(Data Opens)

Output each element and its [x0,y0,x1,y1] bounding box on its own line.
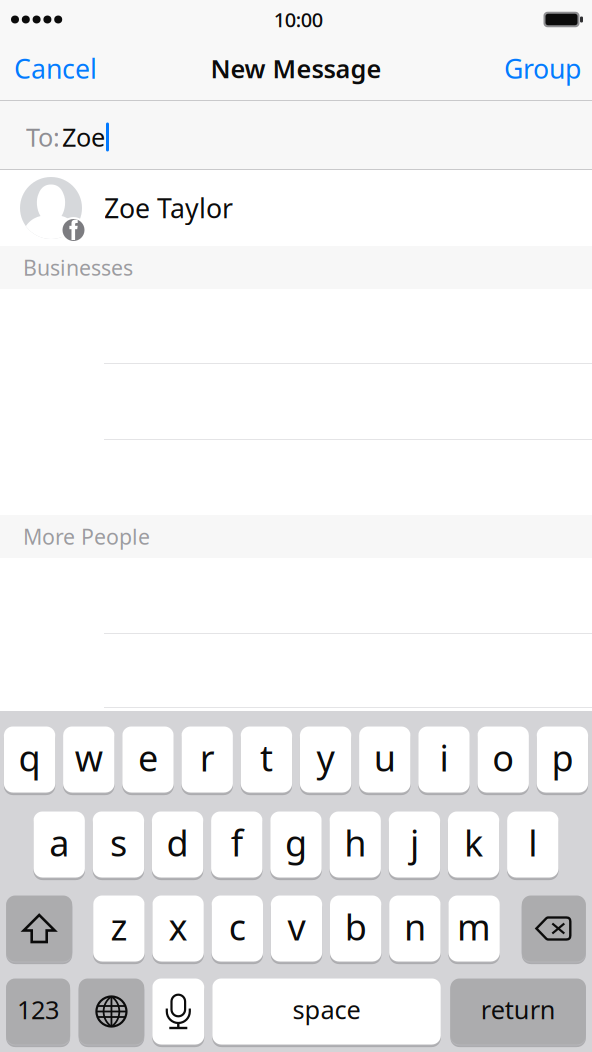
staticText: space [293,993,361,1026]
staticText: o [492,734,514,781]
button[interactable]: e [122,726,174,794]
button[interactable]: Dictation [152,978,204,1046]
staticText: i [440,734,448,781]
staticText: m [457,903,491,950]
button[interactable]: w [63,726,114,794]
button[interactable]: y [300,726,351,794]
button[interactable]: Next keyboard [79,978,144,1046]
staticText: f [231,819,243,866]
staticText: y [317,734,335,781]
staticText: 10:00 [274,6,323,33]
button[interactable]: Zoe Taylor [0,170,592,246]
staticText: e [138,734,158,781]
button[interactable]: Group [492,39,592,98]
button[interactable]: h [330,810,381,878]
staticText: s [110,819,127,866]
staticText: p [551,734,573,781]
staticText: u [374,734,396,781]
staticText: Zoe Taylor [104,190,233,226]
button[interactable]: l [507,810,558,878]
button[interactable]: u [359,726,410,794]
button[interactable]: q [4,726,55,794]
button[interactable]: p [537,726,588,794]
button[interactable]: Shift [6,894,72,962]
staticText: w [75,734,103,781]
button[interactable]: s [93,810,144,878]
button[interactable]: Delete [522,894,586,962]
button[interactable]: t [241,726,292,794]
button[interactable]: j [389,810,440,878]
staticText: b [345,903,367,950]
button[interactable]: z [93,894,145,962]
button[interactable]: k [448,810,499,878]
button[interactable]: i [418,726,470,794]
button[interactable]: Cancel [0,39,109,98]
staticText: l [528,819,537,866]
staticText: Businesses [23,253,133,282]
staticText: 123 [17,993,59,1026]
staticText: Cancel [14,51,97,86]
staticText: Zoe [62,120,105,154]
button[interactable]: a [34,810,85,878]
button[interactable]: space [212,978,441,1046]
staticText: j [410,819,419,866]
button[interactable]: d [152,810,203,878]
staticText: v [288,903,306,950]
staticText: k [464,819,483,866]
staticText: return [481,993,556,1026]
staticText: n [404,903,426,950]
staticText: q [19,734,41,781]
button[interactable]: f [211,810,262,878]
staticText: z [110,903,127,950]
button[interactable]: r [182,726,233,794]
staticText: r [200,734,215,781]
staticText: h [344,819,366,866]
staticText: c [229,903,246,950]
staticText: d [167,819,189,866]
staticText: New Message [210,52,382,85]
button[interactable]: g [270,810,322,878]
staticText: g [285,819,307,866]
button[interactable]: c [212,894,263,962]
button[interactable]: b [330,894,381,962]
staticText: a [49,819,69,866]
staticText: Group [504,51,581,86]
staticText: t [260,734,273,781]
staticText: To: [26,120,60,154]
button[interactable]: x [152,894,204,962]
button[interactable]: 123 [6,978,70,1046]
button[interactable]: o [478,726,529,794]
staticText: More People [23,522,150,551]
button[interactable]: n [389,894,441,962]
button[interactable]: v [271,894,322,962]
button[interactable]: return [450,978,586,1046]
staticText: x [169,903,188,950]
button[interactable]: m [448,894,500,962]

(Data Closes)

▶ **Required work**:
All lines of the material that contain the string "Group" are to be copied.

▶ **Problem solution**:
button[interactable]: Group [492,39,592,98]
staticText: Group [504,51,581,86]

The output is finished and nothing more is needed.